[Information — start]

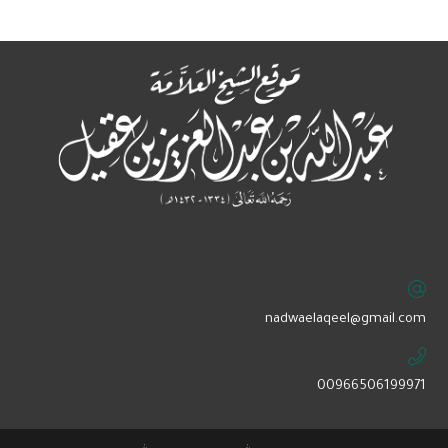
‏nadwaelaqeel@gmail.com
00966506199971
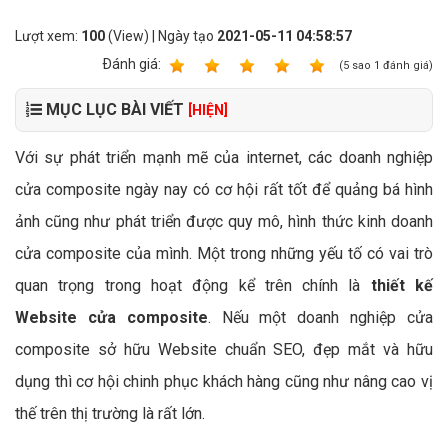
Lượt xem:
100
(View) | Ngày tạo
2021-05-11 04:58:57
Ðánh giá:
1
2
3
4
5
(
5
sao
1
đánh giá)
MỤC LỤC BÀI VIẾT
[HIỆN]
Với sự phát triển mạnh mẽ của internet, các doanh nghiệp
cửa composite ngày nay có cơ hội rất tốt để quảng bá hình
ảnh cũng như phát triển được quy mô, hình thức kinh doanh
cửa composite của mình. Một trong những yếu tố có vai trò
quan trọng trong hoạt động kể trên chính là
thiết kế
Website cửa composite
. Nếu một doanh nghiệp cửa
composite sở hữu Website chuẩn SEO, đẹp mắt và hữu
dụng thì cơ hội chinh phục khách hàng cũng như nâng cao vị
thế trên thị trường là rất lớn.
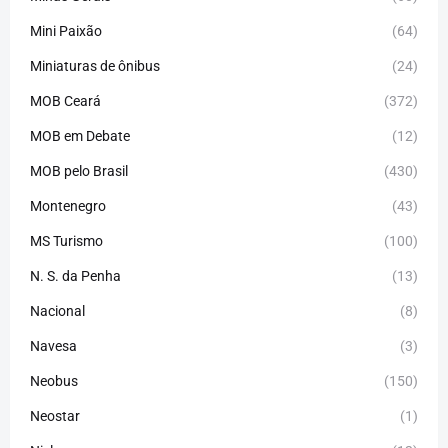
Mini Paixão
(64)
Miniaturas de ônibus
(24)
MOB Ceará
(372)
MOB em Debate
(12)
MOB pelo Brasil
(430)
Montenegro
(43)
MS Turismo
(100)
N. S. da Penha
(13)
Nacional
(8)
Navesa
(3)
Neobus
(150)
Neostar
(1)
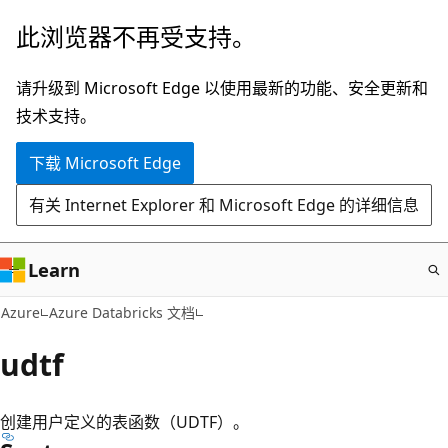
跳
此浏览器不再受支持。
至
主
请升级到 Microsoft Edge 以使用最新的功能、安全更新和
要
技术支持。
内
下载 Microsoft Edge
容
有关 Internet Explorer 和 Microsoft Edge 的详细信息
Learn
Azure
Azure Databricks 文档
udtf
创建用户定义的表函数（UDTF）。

[Information — finish]

» **What to do**: Write out each line of the data exactly; the images should be left out.

» **Output of the exercise**:
‏nadwaelaqeel@gmail.com
00966506199971
Lượt xem:
100
(View) | Ngày tạo
2021-05-11 04:58:57
Ðánh giá:
1
2
3
4
5
(
5
sao
1
đánh giá)
MỤC LỤC BÀI VIẾT
[HIỆN]
Với sự phát triển mạnh mẽ của internet, các doanh nghiệp
cửa composite ngày nay có cơ hội rất tốt để quảng bá hình
ảnh cũng như phát triển được quy mô, hình thức kinh doanh
cửa composite của mình. Một trong những yếu tố có vai trò
quan trọng trong hoạt động kể trên chính là
thiết kế
Website cửa composite
. Nếu một doanh nghiệp cửa
composite sở hữu Website chuẩn SEO, đẹp mắt và hữu
dụng thì cơ hội chinh phục khách hàng cũng như nâng cao vị
thế trên thị trường là rất lớn.
Mini Paixão
(64)
Miniaturas de ônibus
(24)
MOB Ceará
(372)
MOB em Debate
(12)
MOB pelo Brasil
(430)
Montenegro
(43)
MS Turismo
(100)
N. S. da Penha
(13)
Nacional
(8)
Navesa
(3)
Neobus
(150)
Neostar
(1)
跳
此浏览器不再受支持。
至
主
请升级到 Microsoft Edge 以使用最新的功能、安全更新和
要
技术支持。
内
下载 Microsoft Edge
容
有关 Internet Explorer 和 Microsoft Edge 的详细信息
Learn
Azure
Azure Databricks 文档
udtf
创建用户定义的表函数（UDTF）。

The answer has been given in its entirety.